I remember in an oral history interview with someone from a very small plant in Iowa where he adamantly denied that there were wildcat strikes during the war. We turned off the tape recorder, and we showed him documents from the archives in which he’s named as leading a strike on the killing floor. We turned the recorder back on and he said, “Oh, that wasn’t a wildcat strike, boys. That was a job action. They were chiseling on the contract.” It’s really a remarkable interview and gets at something that’s very, very important. Throughout the 1940s in the packinghouses, in contradistinction to what’s happening in the auto plants, what’s happening in the steel mills, workers’ power at the point of production actually grows rather than erodes. I think the most remarkable figure I heard was that the Kansas City Armor plant in the 1940s had a steward ratio of almost one steward for every forty workers. And every steward was empowered to stop the line.

This is really an outlier in the history of the CIO, but it also underscores how the bureaucratization that preceded apace during the 1940s hobbles the CIO at the end of that decade. It goes into the anti-communist period greatly diminished. In some ways, the civil war within the labor movement that you see because of the struggles around the left-wing question is really the final act. I don’t want to take too much away though from CIO leaders in the later ’40s. A while ago, I was looking at the 1946 CIO convention records, and it’s remarkable what was on the table and what’s being envisioned in 1946. Universal childcare, education, and health care, and not just for workers who are covered under union contracts. In many ways, that’s the high watermark.

Benjamin Y. Fong

What lessons can we draw from the experience of the PWOC and the CIO for the present moment?

Rick Halpern

Let me draw on the discussion to maybe make three points. The first big lesson is the power of industrial unionism, the power to organize workers across lines of race, gender, and ethnicity. It can yield an organization that can accomplish a great deal because employers have always used those divisions to weaken unions. I think that’s really been the Achilles’s heel of the old AFL craft union model.

Related to that, and perhaps more specific to the case of packinghouse workers in the 1930s and ’40s, is that when workers are empowered on the job, they can get a lot done. They can protect each other, and they can transform what can be a dangerous and degrading work situation into a situation where they can take pride, where they can be protected, and where they can earn a wage that will allow them to retire rather than be carried out of the plant. When they can earn a wage that will allow their kids to go to university, when they can earn a wage that can allow them to enjoy life, that’s pretty important.
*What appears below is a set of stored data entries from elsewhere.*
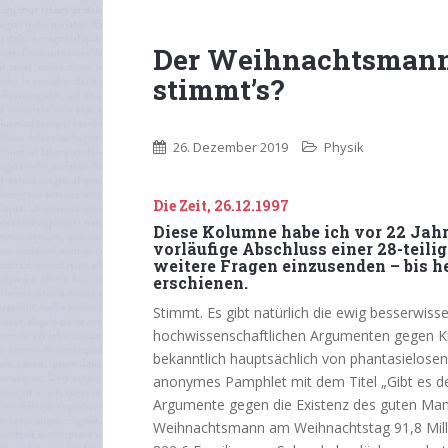
Der Weihnachtsmann 
stimmt’s?
26. Dezember 2019
Physik
Die Zeit, 26.12.1997
Diese Kolumne habe ich vor 22 Jahre
vorläufige Abschluss einer 28-teilig
weitere Fragen einzusenden – bis h
erschienen.
Stimmt. Es gibt natürlich die ewig besserwis
hochwissenschaftlichen Argumenten gegen Ki
bekanntlich hauptsächlich von phantasielosen 
anonymes Pamphlet mit dem Titel „Gibt es 
Argumente gegen die Existenz des guten Man
Weihnachtsmann am Weihnachtstag 91,8 Milli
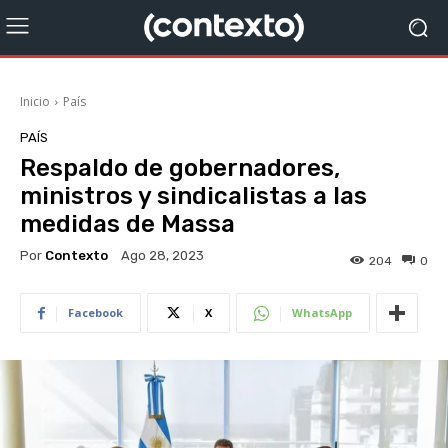
Inicio
País
PAÍS
Respaldo de gobernadores,
ministros y sindicalistas a las
medidas de Massa
Por
Contexto
Ago 28, 2023
204
0
Facebook
X
WhatsApp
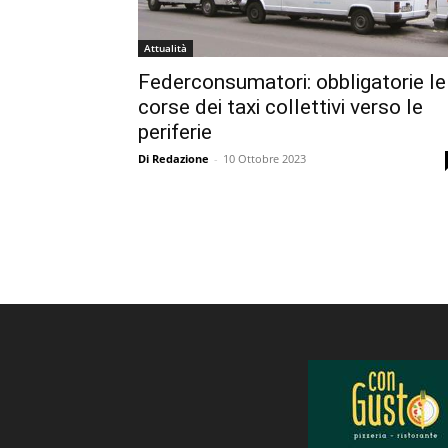
Attualità
Federconsumatori: obbligatorie le
corse dei taxi collettivi verso le
periferie
Di Redazione
-
10 Ottobre 2023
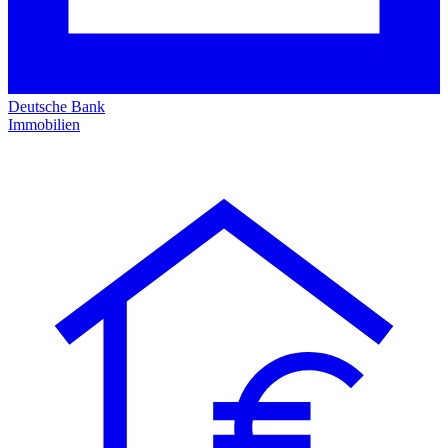
Deutsche Bank
Immobilien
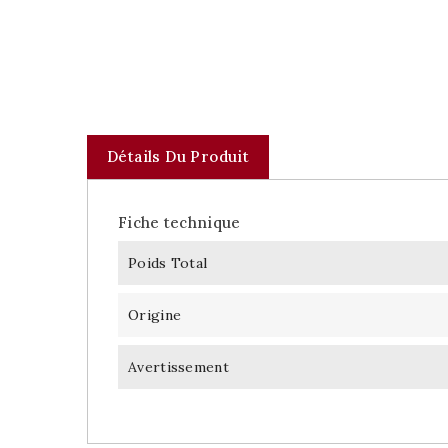
Détails Du Produit
Fiche technique
Poids Total
Origine
Avertissement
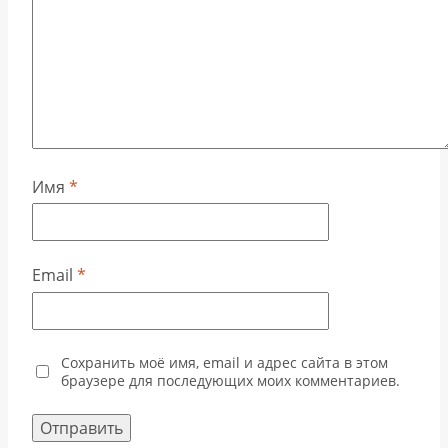
Имя
*
Email
*
Сохранить моё имя, email и адрес сайта в этом
браузере для последующих моих комментариев.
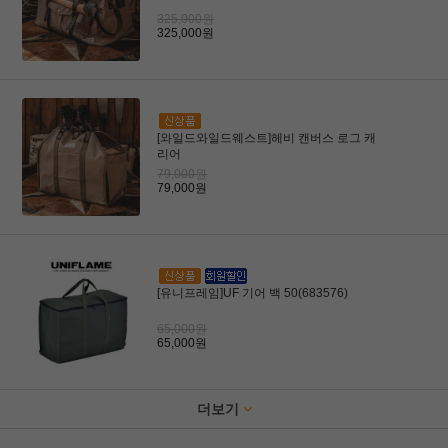
325,000원
325,000원
[와일드와일드웨스트]헤비 캔버스 로그 캐
리어
79,000원
79,000원
[유니프레임]UF 기어 백 50(683576)
65,000원
65,000원
더보기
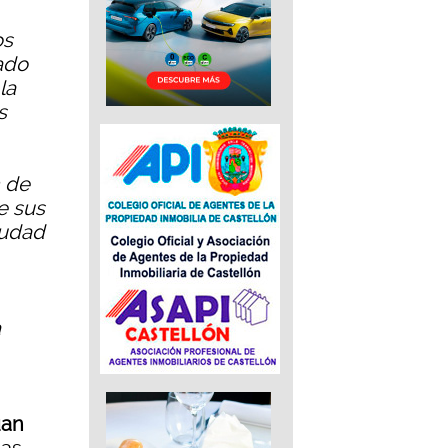
os
ado
la
s
n de
e sus
iudad
a
uan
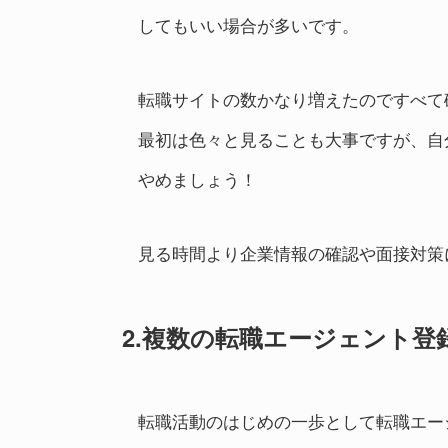
してもいい場合が多いです。
転職サイトの数かなり増えたのですべて
最初は色々と見ることも大事ですが、自
やめましょう！
見る時間より企業情報の確認や面接対策
2.複数の
転職エージェント登
転職活動のはじめの一歩として転職エー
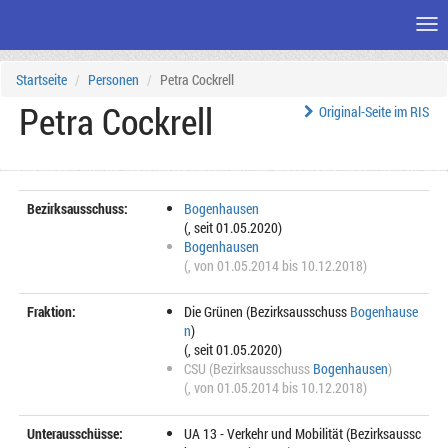
Me
Zum
Startseite
Personen
Petra Cockrell
Seiteninhalt
Petra Cockrell
Original-Seite im RIS
Bezirksausschuss:
Bogenhausen
(, seit 01.05.2020)
Bogenhausen
(, von 01.05.2014 bis 10.12.2018)
Fraktion:
Die Grünen (Bezirksausschuss
Bogenhause
n
)
(, seit 01.05.2020)
CSU (Bezirksausschuss
Bogenhausen
)
(, von 01.05.2014 bis 10.12.2018)
Unterausschüsse:
UA 13 - Verkehr und Mobilität (Bezirksaussc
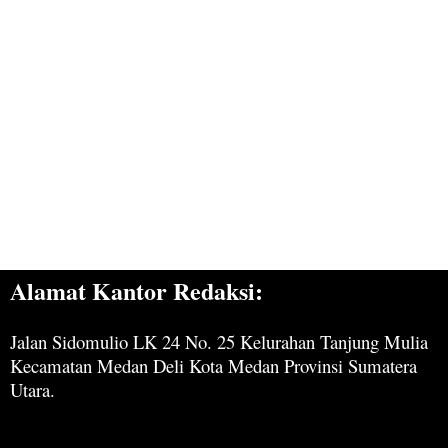
Alamat Kantor Redaksi:
Jalan Sidomulio LK 24 No. 25 Kelurahan Tanjung Mulia
Kecamatan Medan Deli Kota Medan Provinsi Sumatera
Utara.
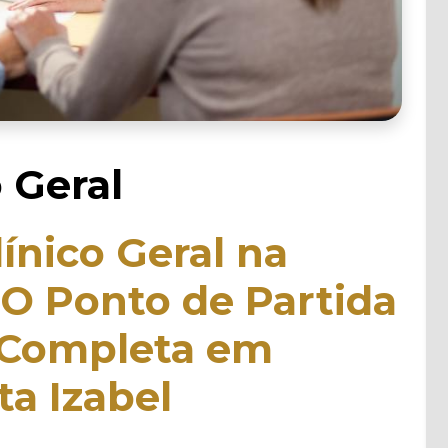
 Geral
ínico Geral na
 O Ponto de Partida
 Completa em
ta Izabel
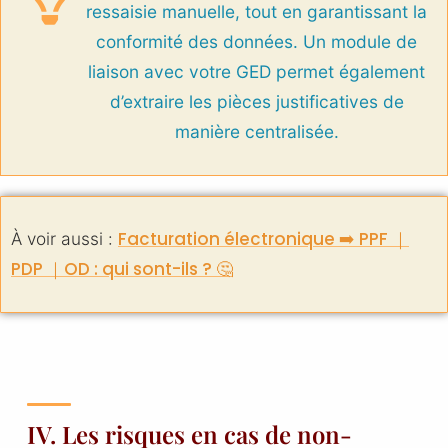
ressaisie manuelle, tout en garantissant la
conformité des données. Un module de
liaison avec votre GED permet également
d’extraire les pièces justificatives de
manière centralisée.
Facturation électronique ➡️ PPF ｜
À voir aussi :
PDP ｜OD : qui sont-ils ? 🤔
IV. Les risques en cas de non-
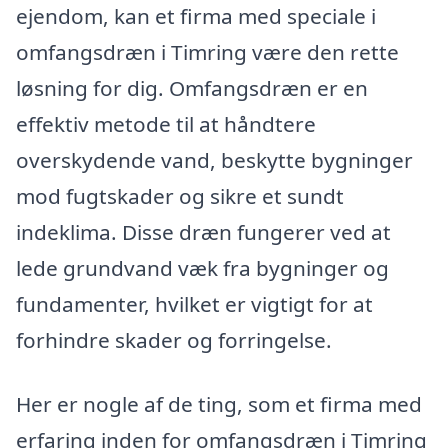
ejendom, kan et firma med speciale i
omfangsdræn i Timring være den rette
løsning for dig. Omfangsdræn er en
effektiv metode til at håndtere
overskydende vand, beskytte bygninger
mod fugtskader og sikre et sundt
indeklima. Disse dræn fungerer ved at
lede grundvand væk fra bygninger og
fundamenter, hvilket er vigtigt for at
forhindre skader og forringelse.
Her er nogle af de ting, som et firma med
erfaring inden for omfangsdræn i Timring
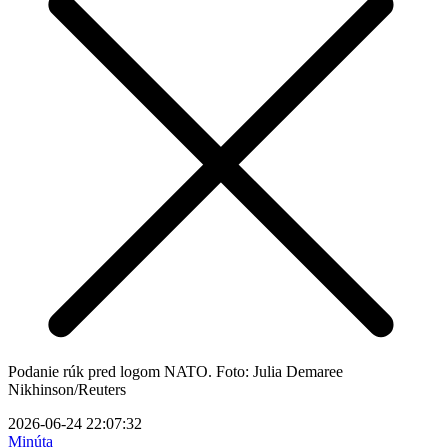
Podanie rúk pred logom NATO. Foto: Julia Demaree
Nikhinson/Reuters
2026-06-24 22:07:32
Minúta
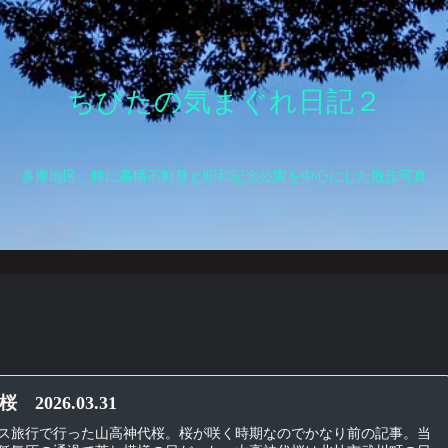
ちびたの気まぐれ日記２
多摩地区、特に高幡不動尊と昭和記念公園を中心にした散歩写真
2026.03.31
ス旅行で行った山高神代桜。桜が咲く時期なのでかなり前の記事。当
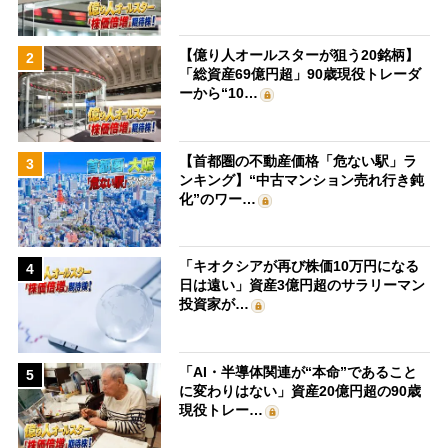
【億り人オールスターが狙う20銘柄】
2
「総資産69億円超」90歳現役トレーダ
ーから“10…
【首都圏の不動産価格「危ない駅」ラ
3
ンキング】“中古マンション売れ行き鈍
化”のワー…
「キオクシアが再び株価10万円になる
4
日は遠い」資産3億円超のサラリーマン
投資家が…
「AI・半導体関連が“本命”であること
5
に変わりはない」資産20億円超の90歳
現役トレー…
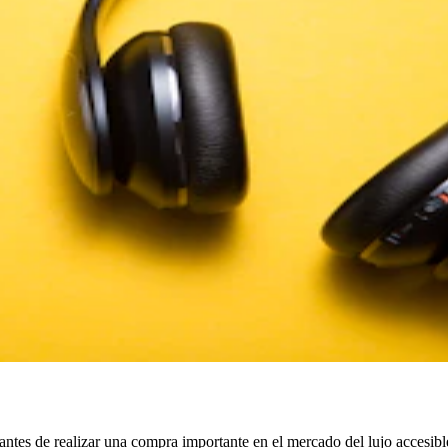
ntes de realizar una compra importante en el mercado del lujo accesibl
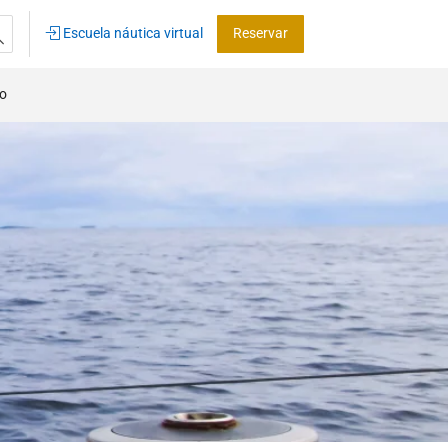
Escuela náutica virtual
Reservar
co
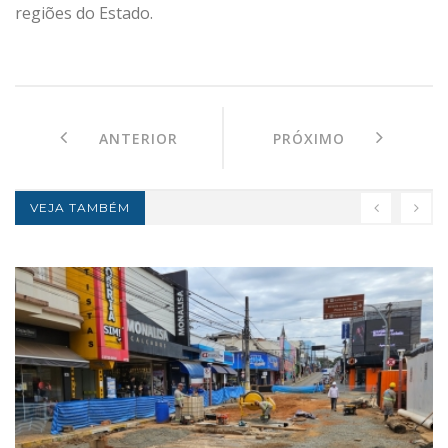
regiões do Estado.
ANTERIOR
PRÓXIMO
VEJA TAMBÉM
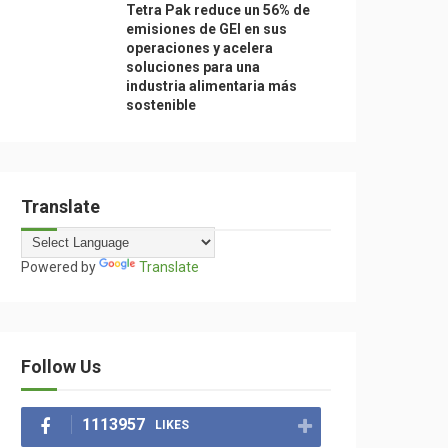
Tetra Pak reduce un 56% de
emisiones de GEI en sus
operaciones y acelera
soluciones para una
industria alimentaria más
sostenible
Translate
Powered by
Translate
Follow Us
1113957
LIKES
And I think it’s probably worth saying that a generation of packinghouse workers, thanks to the UPWA, rode these working-class jobs to a very comfortable middle-class lifestyle and tried to extend that to others.

I think the third lesson is that when industrial unionism spills beyond the workplace, when it becomes social unionism, when it begins to address workers’ concerns for equity and acceptance and dignity outside of the workplace, in the community, in the political arena, it’s even more powerful. Again, the UPWA accomplished something pretty remarkable in an era before what we recognize as the Dr King–led civil rights movement. They desegregated not just the plants in Chicago and Kansas City, but the plants in the South. In some cases, this was in violation of local statutes. But they were able to do that, and they were able to bring workers along, farther than they ever thought they were going to go, in building a consciousness of equity and inclusivity.